Maev Kennedy 

Melvyn Bragg: time to end mockery and cliche in depictions of working class

Arts presenter and novelist laments lack of working-class fictional characters who have intelligence or education
  
  

Melvyn Bragg
Lord Bragg: 'We've got to the stage where the working class has been turned into a cliche and it deserves a lot better.' Photograph: Murdo Macleod for the Guardian Photograph: Murdo Macleod/Guardian

Stop mocking the working class, the veteran arts presenter and novelist Lord Bragg has urged writers and television producers.

"I'm not a fan of the working class being mocked, including by some of our famous writers … even by those who came from it," he said, in an interview with the Radio Times. "All this 'it's grim oop north' sort of stuff. Well, it was a joke once, but we've got to the stage where the working class has been turned into a cliche and it deserves a lot better."

Bragg didn't name the "famous writers", but said, even if working-class characters were presented as intelligent and educated, this was seen as extraordinary.

His own working-class childhood, as the son of a publican in the north-west, had the library for books and the radio for drama: "We listened to a lot of drama, adaptations of books, comedy. There was a real love of music expressed in choirs, because you didn't have to have instruments except your voice. We lived in a very cultured environment."

At 74, Melvyn Bragg, who was given a peerage by Labour in 1998 as Baron Bragg of Wigton, is still working ferociously, presenting In Our Time for Radio 4 and the South Bank Show for Sky Arts, as well as turning out a book most years.
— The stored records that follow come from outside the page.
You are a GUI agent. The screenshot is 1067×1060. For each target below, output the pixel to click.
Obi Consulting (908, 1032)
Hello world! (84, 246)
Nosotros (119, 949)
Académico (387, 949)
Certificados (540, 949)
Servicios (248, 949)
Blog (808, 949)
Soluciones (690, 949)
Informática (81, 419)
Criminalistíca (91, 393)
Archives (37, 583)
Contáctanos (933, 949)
Although he has mined his family background in his novels, there would be no memoir, he said: "I haven't kept a diary. I couldn't write a memoir to save my life. I'd get stuck saying constantly, 'Is that right?'."

The issue of culture and class has hit the headlines in recent days.

In his first major speech, delivered in Bristol last week, the new culture secretary, Sajid Javid, whose only previously known arts engagement was a love for Star Trek, said too many Britons were culturally disenfranchised.

The son of Pakistani immigrants, he said mainstream arts had not been part of his upbringing.

"For a bus driver's son in that world, the idea of popping along to the Donmar Warehouse – or even the Bristol Old Vic – to take in a cutting-edge new production was simply not on the agenda. It wasn't what people like me, people from my background, did."

In a speech in London on Monday, shadow culture secretary, Harriet Harman, warned that a future Labour government would require state-funded arts organisations to prove they were extending their reach beyond a metropolitan elite.

She said she rarely saw anyone from her south London constituency at the annual BBC Proms in the Albert Hall, and singled out her recent visit to the Royal Opera at Covent Garden: "Even from the cheapest seats in the house, I couldn't see in the audience anyone who wasn't like myself: white, metropolitan and middle-class."

• This article was amended on 10 June 2014. It mistakenly attributed a quote from the film-maker Ken Loach to Melvyn Bragg. This has been removed.